> [RECORDS SHOWN]:
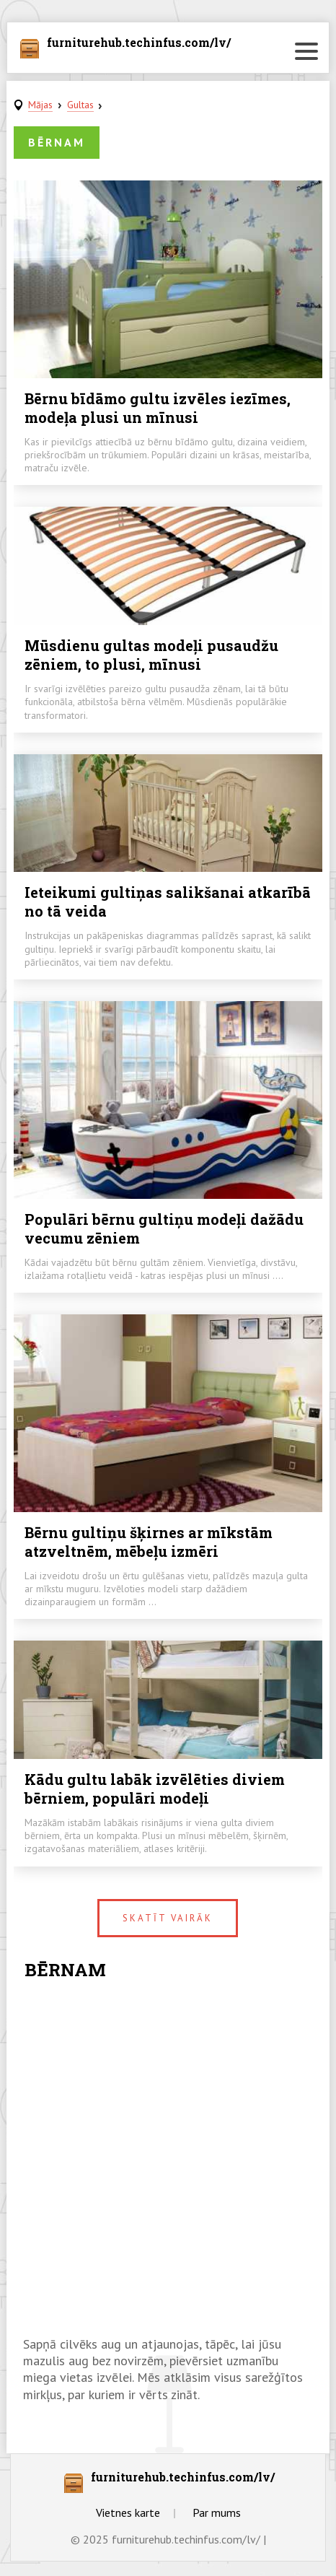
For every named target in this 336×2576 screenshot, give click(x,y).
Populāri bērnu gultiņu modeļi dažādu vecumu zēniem (164, 1228)
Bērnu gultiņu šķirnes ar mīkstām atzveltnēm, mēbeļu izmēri (149, 1541)
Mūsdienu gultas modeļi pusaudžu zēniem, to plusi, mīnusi (151, 654)
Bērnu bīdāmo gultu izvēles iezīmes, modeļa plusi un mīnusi (158, 408)
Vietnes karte (128, 2512)
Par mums (217, 2512)
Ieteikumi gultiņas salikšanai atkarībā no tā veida (168, 901)
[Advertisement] (168, 2160)
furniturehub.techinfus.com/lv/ (139, 43)
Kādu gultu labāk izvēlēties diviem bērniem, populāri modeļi (155, 1788)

> [ACTIVITY]: Please return the listing above exactly and leave every picture out.

> [REPLY]:
For every named target in this 336×2576 screenshot, give click(x,y).
Populāri bērnu gultiņu modeļi dažādu vecumu zēniem (164, 1228)
Bērnu gultiņu šķirnes ar mīkstām atzveltnēm, mēbeļu izmēri (149, 1541)
Mūsdienu gultas modeļi pusaudžu zēniem, to plusi, mīnusi (151, 654)
Bērnu bīdāmo gultu izvēles iezīmes, modeļa plusi un mīnusi (158, 408)
Vietnes karte (128, 2512)
Par mums (217, 2512)
Ieteikumi gultiņas salikšanai atkarībā no tā veida (168, 901)
[Advertisement] (168, 2160)
furniturehub.techinfus.com/lv/ (139, 43)
Kādu gultu labāk izvēlēties diviem bērniem, populāri modeļi (155, 1788)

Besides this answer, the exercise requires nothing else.